I had already started the commute a little late.  After I dropped the kiddos off and left the daycare an urgent call of nature forced me to stop at home first before I continued to work.  I got started on my commute about 10 minutes late.  I usually get to work around ten minutes to 8, so, no biggie right?

I got to work at about 10 after 9.  About an hour late.

Friday, October 7, 2011

Learning Against Her Will

Batman riding a rainbow unicorn over a purple dolphin sea.
Emma is reluctant to study anything other than what she knows is going to be on her tests.  She will fight with me, for example, if I attempt to get her to give me the meaning of something that she knows she will not be tested on.  

Last night we were going over definitions for a Social Studies test.  The teacher had placed an asterisk by all the terms on a list that would be on the test but there were maybe fifteen or so additional terms and I forced Emma to review those too.

"Daddy, Mrs. G said that's not going to be on the test."

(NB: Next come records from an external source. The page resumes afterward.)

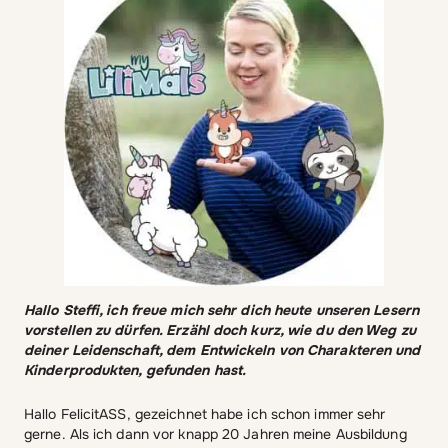
Hallo Steffi, ich freue mich sehr dich heute unseren Lesern
vorstellen zu dürfen. Erzähl doch kurz, wie du den Weg zu
deiner Leidenschaft, dem Entwickeln von Charakteren und
Kinderprodukten, gefunden hast.
Hallo FelicitASS, gezeichnet habe ich schon immer sehr
gerne. Als ich dann vor knapp 20 Jahren meine Ausbildung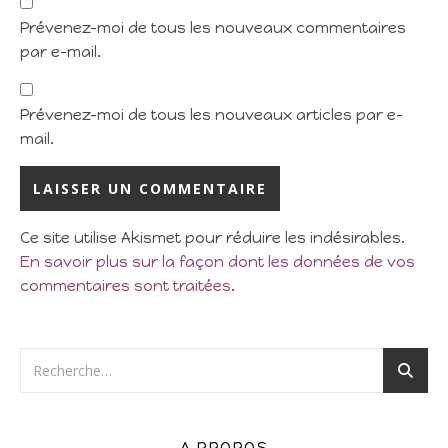
Prévenez-moi de tous les nouveaux commentaires
par e-mail.
Prévenez-moi de tous les nouveaux articles par e-
mail.
Ce site utilise Akismet pour réduire les indésirables.
En savoir plus sur la façon dont les données de vos
commentaires sont traitées
.
A PROPOS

"I know honey, I still think you should know it."

"But she said we don't have to."

"But I said you do."
 

"But Daddeeeeeee. . . "

And so on.  She fought me and got all sullen because I made her tell me what a savannah was. . . or a mesa. . . when all she really needed to know for the test was grassland or prairie or plateau.  But ultimately she got them and we moved on with our evening and she went to bed.  I think she might have been a little tired, having just finished a 3 hour softball game the hour before.

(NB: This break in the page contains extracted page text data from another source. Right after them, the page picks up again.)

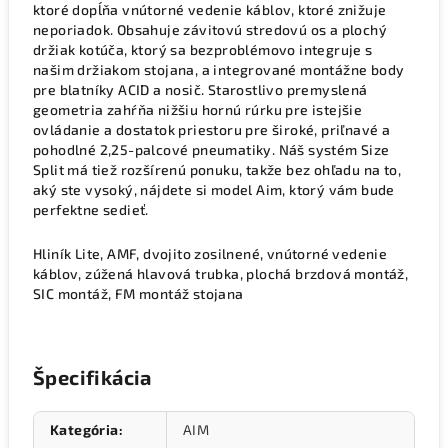
ktoré dopĺňa vnútorné vedenie káblov, ktoré znižuje
neporiadok. Obsahuje závitovú stredovú os a plochý
držiak kotúča, ktorý sa bezproblémovo integruje s
našim držiakom stojana, a integrované montážne body
pre blatníky ACID a nosič. Starostlivo premyslená
geometria zahŕňa nižšiu hornú rúrku pre istejšie
ovládanie a dostatok priestoru pre široké, priľnavé a
pohodlné 2,25-palcové pneumatiky. Náš systém Size
Split má tiež rozšírenú ponuku, takže bez ohľadu na to,
aký ste vysoký, nájdete si model Aim, ktorý vám bude
perfektne sedieť.
Hliník Lite, AMF, dvojito zosilnené, vnútorné vedenie
káblov, zúžená hlavová trubka, plochá brzdová montáž,
SIC montáž, FM montáž stojana
Špecifikácia
Kategória
:
AIM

So this morning after breakfast, I was giving her a practice spelling test and "rainbow" was on the list of words.  It was number 19 of 20, but before I gave her the last word (scrape) I said "unicorn" instead.  Because really, you can't have rainbows without unicorns.  I think that's pretty much understood.
 

But it was not on her list of words.  I waited for the protest.  This time I was going to immediately capitulate since i was really only teasing her, but she spelled it out on the paper correctly, quietly concentrating as she wrote it out. . . and then looked up as if I'd just slapped her and did some sort of weird double-take, saying, "Wait, what did you just say?"
 

"Unicorn."
 

She scowled in confusion.  "Was that on the list?"
 

"No sweetie," I smiled in reply.
 

She was just on autopilot, too sleepy to notice or too in-the-zone. She got mock angry with me for tricking her into learning something; scowling unconvincingly before smiling and laughing with me when I pointed out that she spelled it right in spite of herself.